We should extend the life of nuclear power plants and start building smaller and safer ones. Nuclear energy evokes grim images, but the facts speak for themselves. In the 21st century, just a handful of people have died from nuclear accidents around the world, while more than 1,500 people died in oil and gas extraction in the United States alone from 2008 to 2017. Far more people die each year from lung diseases caused by coal pollution, with some estimates running into the millions — and that’s without even factoring in the climate impacts. We should also keep working on developing new modular reactors that have much safer designs and are far less likely to have the same kind of meltdown problems that others have had in the past. And let me remind you, nuclear power plants produce nearly zero emissions.

Plant 1 trillion trees. The science is simple: Trees absorb carbon dioxide. We are all impressed by Greta Thunberg, but what about Felix Finkbeiner? He’s a young German environmentalist who, at the age of 9, proposed that every country commit to planting 1 million trees and then, at 13, upped the ante and suggested at the United Nations that we target 1 trillion by 2050. Let’s start by curbing deforestation and planting as many trees as we can, as fast as we can.

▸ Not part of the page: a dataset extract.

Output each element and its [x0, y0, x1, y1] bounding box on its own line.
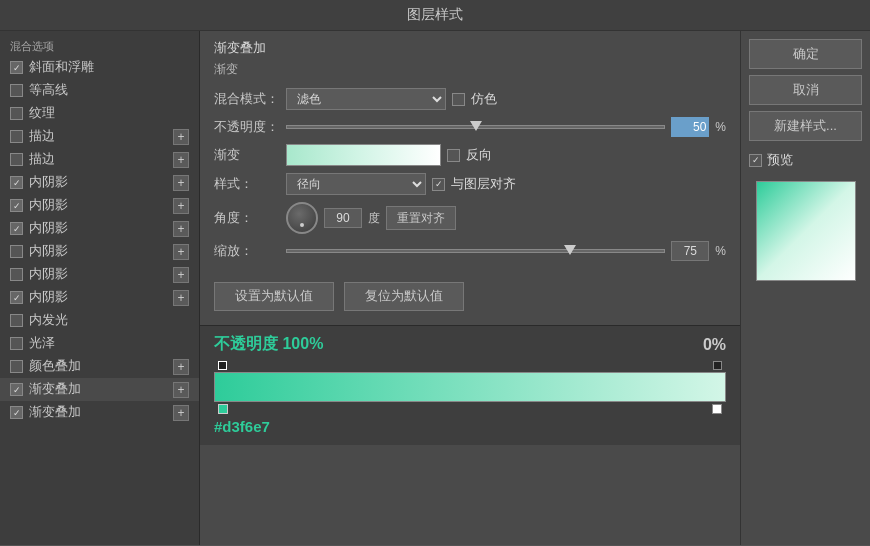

And yes, all of the solutions have their drawbacks. Planting trees may not do as much good as some scientists initially claimed. Nuclear power is expensive up front. Natural gas does emit some carbon. But the crucial point is that such measures would cut emissions a lot — and we can do them all now. We do not have to make a choice between half-measures now and full measures later when we have the technologies to do so. There are other proven technologies, ranging from weatherizing buildings to electric cars, and we should create incentives for them all.

As the saying goes, the perfect should not become the enemy of the good. That should be the motto of every environmental group that wants to see actual, positive change today.